**TASK PROMPT:**
Restate all of the records below exactly. Do not carry over any image.

**RECORDS FOR THE TASK:**

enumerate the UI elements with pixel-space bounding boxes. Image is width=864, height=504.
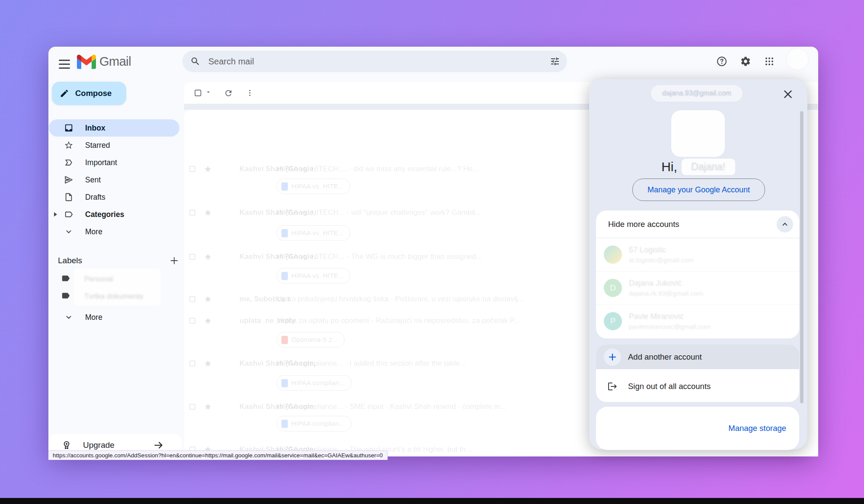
account-list-item[interactable]: P Pavle Miranović pavlemiranovic@gmail.c… [596, 305, 799, 338]
select-dropdown-caret-icon[interactable] [205, 89, 212, 97]
label-tag-icon [64, 210, 74, 219]
arrow-right-icon[interactable] [153, 440, 164, 451]
more-options-icon[interactable] [241, 84, 258, 102]
account-name-masked: Pavle Miranović [629, 312, 711, 321]
search-filters-icon[interactable] [546, 53, 564, 70]
refresh-icon[interactable] [220, 84, 237, 102]
labels-title: Labels [58, 256, 82, 265]
row-controls[interactable] [188, 360, 212, 367]
upgrade-label: Upgrade [83, 440, 115, 450]
attachment-chip[interactable]: HIPAA vs. HITE... [277, 225, 350, 241]
account-email-masked: st.logistic@gmail.com [629, 256, 694, 264]
browser-status-bar: https://accounts.google.com/AddSession?h… [48, 450, 388, 460]
account-avatar: P [604, 312, 622, 330]
attachment-chip[interactable]: HIPAA vs. HITE... [277, 268, 350, 284]
sidebar-labels-more[interactable]: More [49, 309, 179, 326]
profile-avatar[interactable] [787, 48, 808, 70]
google-account-popup: dajana.93@gmail.com Hi, Dajana! Manage y… [589, 79, 807, 450]
browser-viewport-gmail: Gmail Compose Inbox Star [48, 47, 818, 456]
attachment-doc-icon [281, 379, 288, 387]
add-another-account-button[interactable]: Add another account [596, 345, 799, 369]
account-list-item[interactable]: 57 Logistic st.logistic@gmail.com [596, 238, 799, 271]
sidebar-label-item[interactable]: Tvrtka dokumenta [49, 288, 179, 305]
attachment-chip[interactable]: HIPAA vs. HITE... [277, 179, 350, 194]
sidebar-item-inbox[interactable]: Inbox [49, 119, 179, 137]
important-marker-icon [64, 158, 74, 167]
attachment-name: HIPAA vs. HITE... [291, 229, 344, 237]
sidebar-item-label: Sent [85, 175, 101, 185]
settings-gear-icon[interactable] [737, 53, 754, 70]
premium-badge-icon [61, 440, 72, 450]
account-avatar: D [604, 279, 622, 297]
attachment-chip[interactable]: Opomena-5 2... [277, 332, 344, 348]
sidebar-item-drafts[interactable]: Drafts [49, 188, 179, 206]
sign-out-label: Sign out of all accounts [628, 382, 711, 391]
sidebar-item-label: Drafts [85, 193, 105, 202]
sidebar-label-item[interactable]: Personal [49, 271, 179, 288]
sidebar-item-label: Categories [85, 210, 124, 219]
gmail-wordmark: Gmail [99, 54, 131, 69]
accounts-card: Hide more accounts 57 Logistic st.logist… [596, 211, 799, 338]
greeting-name-masked: Dajana! [691, 161, 725, 173]
attachment-doc-icon [281, 420, 288, 428]
search-icon [190, 56, 201, 67]
gmail-logo-icon [77, 54, 96, 69]
account-list-item[interactable]: D Dajana Juković dajana.rk.93@gmail.com [596, 271, 799, 305]
main-menu-icon[interactable] [57, 57, 72, 70]
account-email-masked: dajana.93@gmail.com [662, 89, 731, 97]
sidebar-item-sent[interactable]: Sent [49, 171, 179, 188]
greeting-name-redacted: Dajana! [682, 159, 735, 175]
account-email-masked: pavlemiranovic@gmail.com [629, 323, 711, 331]
expand-arrow-icon[interactable] [54, 212, 57, 217]
row-controls[interactable] [188, 165, 212, 173]
row-controls[interactable] [188, 317, 212, 325]
compose-button[interactable]: Compose [52, 82, 126, 105]
manage-google-account-button[interactable]: Manage your Google Account [632, 179, 765, 201]
manage-storage-link[interactable]: Manage storage [728, 424, 786, 433]
sign-out-all-accounts-button[interactable]: Sign out of all accounts [596, 371, 799, 402]
account-name-masked: 57 Logistic [629, 246, 694, 255]
avatar-initial: P [610, 316, 616, 326]
attachment-name: HIPAA complian... [291, 420, 345, 427]
sidebar-item-label: Inbox [85, 124, 105, 133]
sidebar-item-categories[interactable]: Categories [49, 206, 179, 223]
popup-scrollbar[interactable] [800, 111, 803, 403]
search-bar[interactable] [182, 51, 567, 72]
close-icon[interactable] [781, 88, 794, 101]
avatar-initial: D [610, 283, 616, 293]
create-label-plus-icon[interactable] [169, 256, 179, 265]
inbox-icon [64, 123, 74, 133]
add-account-label: Add another account [628, 352, 702, 362]
sidebar-item-starred[interactable]: Starred [49, 137, 179, 154]
row-controls[interactable] [188, 209, 212, 217]
google-apps-grid-icon[interactable] [761, 53, 778, 70]
help-icon[interactable] [713, 53, 730, 70]
chevron-down-icon [64, 227, 74, 236]
attachment-name: HIPAA vs. HITE... [291, 272, 344, 280]
send-icon [64, 175, 74, 185]
label-tag-icon [61, 291, 71, 302]
attachment-chip[interactable]: HIPAA complian... [277, 375, 351, 391]
label-name: Personal [84, 275, 113, 284]
attachment-doc-icon [281, 182, 288, 191]
attachment-name: HIPAA complian... [291, 379, 345, 387]
hide-more-accounts-toggle[interactable]: Hide more accounts [596, 211, 799, 238]
row-controls[interactable] [188, 403, 212, 411]
attachment-chip[interactable]: HIPAA complian... [277, 416, 351, 431]
draft-file-icon [64, 192, 74, 202]
desktop-background: Gmail Compose Inbox Star [0, 0, 864, 504]
search-input[interactable] [207, 56, 546, 67]
account-avatar-redacted[interactable] [671, 110, 725, 157]
sidebar-item-label: More [85, 227, 102, 236]
attachment-name: HIPAA vs. HITE... [291, 182, 344, 190]
status-url: https://accounts.google.com/AddSession?h… [53, 452, 383, 459]
sidebar-item-more[interactable]: More [49, 223, 179, 240]
row-controls[interactable] [188, 253, 212, 261]
row-controls[interactable] [188, 295, 212, 303]
account-email-pill: dajana.93@gmail.com [651, 85, 743, 102]
label-name: Tvrtka dokumenta [84, 292, 143, 301]
select-all-checkbox[interactable] [189, 84, 207, 102]
attachment-doc-icon [281, 229, 288, 237]
chevron-up-icon[interactable] [777, 216, 793, 233]
sidebar-item-important[interactable]: Important [49, 154, 179, 171]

**RESULT FOR THIS TASK:**
enumerate the UI elements with pixel-space bounding boxes. Image is width=864, height=504.
account-list-item[interactable]: P Pavle Miranović pavlemiranovic@gmail.c… [596, 305, 799, 338]
select-dropdown-caret-icon[interactable] [205, 89, 212, 97]
label-tag-icon [64, 210, 74, 219]
arrow-right-icon[interactable] [153, 440, 164, 451]
more-options-icon[interactable] [241, 84, 258, 102]
account-name-masked: Pavle Miranović [629, 312, 711, 321]
search-filters-icon[interactable] [546, 53, 564, 70]
refresh-icon[interactable] [220, 84, 237, 102]
labels-title: Labels [58, 256, 82, 265]
row-controls[interactable] [188, 360, 212, 367]
upgrade-label: Upgrade [83, 440, 115, 450]
attachment-chip[interactable]: HIPAA vs. HITE... [277, 225, 350, 241]
account-email-masked: st.logistic@gmail.com [629, 256, 694, 264]
browser-status-bar: https://accounts.google.com/AddSession?h… [48, 450, 388, 460]
account-avatar: P [604, 312, 622, 330]
attachment-chip[interactable]: HIPAA vs. HITE... [277, 268, 350, 284]
sidebar-labels-more[interactable]: More [49, 309, 179, 326]
profile-avatar[interactable] [787, 48, 808, 70]
google-account-popup: dajana.93@gmail.com Hi, Dajana! Manage y… [589, 79, 807, 450]
browser-viewport-gmail: Gmail Compose Inbox Star [48, 47, 818, 456]
attachment-doc-icon [281, 379, 288, 387]
add-another-account-button[interactable]: Add another account [596, 345, 799, 369]
account-list-item[interactable]: 57 Logistic st.logistic@gmail.com [596, 238, 799, 271]
sidebar-label-item[interactable]: Tvrtka dokumenta [49, 288, 179, 305]
attachment-chip[interactable]: HIPAA vs. HITE... [277, 179, 350, 194]
sidebar-item-inbox[interactable]: Inbox [49, 119, 179, 137]
important-marker-icon [64, 158, 74, 167]
attachment-name: HIPAA vs. HITE... [291, 229, 344, 237]
sidebar-item-label: Sent [85, 175, 101, 185]
settings-gear-icon[interactable] [737, 53, 754, 70]
premium-badge-icon [61, 440, 72, 450]
account-avatar: D [604, 279, 622, 297]
attachment-chip[interactable]: Opomena-5 2... [277, 332, 344, 348]
sidebar-item-drafts[interactable]: Drafts [49, 188, 179, 206]
sign-out-label: Sign out of all accounts [628, 382, 711, 391]
sidebar-item-label: Drafts [85, 193, 105, 202]
sidebar-label-item[interactable]: Personal [49, 271, 179, 288]
sidebar-item-label: Categories [85, 210, 124, 219]
gmail-wordmark: Gmail [99, 54, 131, 69]
accounts-card: Hide more accounts 57 Logistic st.logist… [596, 211, 799, 338]
greeting-name-masked: Dajana! [691, 161, 725, 173]
attachment-doc-icon [281, 420, 288, 428]
search-icon [190, 56, 201, 67]
gmail-logo-icon [77, 54, 96, 69]
account-list-item[interactable]: D Dajana Juković dajana.rk.93@gmail.com [596, 271, 799, 305]
main-menu-icon[interactable] [57, 57, 72, 70]
account-email-masked: dajana.93@gmail.com [662, 89, 731, 97]
sidebar-item-sent[interactable]: Sent [49, 171, 179, 188]
greeting-name-redacted: Dajana! [682, 159, 735, 175]
account-email-masked: pavlemiranovic@gmail.com [629, 323, 711, 331]
expand-arrow-icon[interactable] [54, 212, 57, 217]
row-controls[interactable] [188, 165, 212, 173]
row-controls[interactable] [188, 317, 212, 325]
compose-button[interactable]: Compose [52, 82, 126, 105]
manage-google-account-button[interactable]: Manage your Google Account [632, 179, 765, 201]
manage-storage-link[interactable]: Manage storage [728, 424, 786, 433]
sign-out-all-accounts-button[interactable]: Sign out of all accounts [596, 371, 799, 402]
account-name-masked: 57 Logistic [629, 246, 694, 255]
avatar-initial: P [610, 316, 616, 326]
attachment-name: HIPAA complian... [291, 420, 345, 427]
sidebar-item-label: Inbox [85, 124, 105, 133]
sidebar-item-categories[interactable]: Categories [49, 206, 179, 223]
popup-scrollbar[interactable] [800, 111, 803, 403]
search-bar[interactable] [182, 51, 567, 72]
close-icon[interactable] [781, 88, 794, 101]
avatar-initial: D [610, 283, 616, 293]
create-label-plus-icon[interactable] [169, 256, 179, 265]
inbox-icon [64, 123, 74, 133]
add-account-label: Add another account [628, 352, 702, 362]
sidebar-item-starred[interactable]: Starred [49, 137, 179, 154]
row-controls[interactable] [188, 209, 212, 217]
google-apps-grid-icon[interactable] [761, 53, 778, 70]
help-icon[interactable] [713, 53, 730, 70]
chevron-down-icon [64, 227, 74, 236]
attachment-name: HIPAA vs. HITE... [291, 272, 344, 280]
send-icon [64, 175, 74, 185]
label-tag-icon [61, 291, 71, 302]
attachment-chip[interactable]: HIPAA complian... [277, 375, 351, 391]
label-name: Personal [84, 275, 113, 284]
attachment-doc-icon [281, 182, 288, 191]
attachment-name: HIPAA complian... [291, 379, 345, 387]
hide-more-accounts-toggle[interactable]: Hide more accounts [596, 211, 799, 238]
row-controls[interactable] [188, 403, 212, 411]
attachment-chip[interactable]: HIPAA complian... [277, 416, 351, 431]
draft-file-icon [64, 192, 74, 202]
desktop-background: Gmail Compose Inbox Star [0, 0, 864, 504]
search-input[interactable] [207, 56, 546, 67]
account-avatar-redacted[interactable] [671, 110, 725, 157]
sidebar-item-label: More [85, 227, 102, 236]
attachment-name: HIPAA vs. HITE... [291, 182, 344, 190]
status-url: https://accounts.google.com/AddSession?h… [53, 452, 383, 459]
sidebar-item-more[interactable]: More [49, 223, 179, 240]
row-controls[interactable] [188, 253, 212, 261]
row-controls[interactable] [188, 295, 212, 303]
account-email-pill: dajana.93@gmail.com [651, 85, 743, 102]
label-name: Tvrtka dokumenta [84, 292, 143, 301]
select-all-checkbox[interactable] [189, 84, 207, 102]
attachment-doc-icon [281, 229, 288, 237]
chevron-up-icon[interactable] [777, 216, 793, 233]
sidebar-item-important[interactable]: Important [49, 154, 179, 171]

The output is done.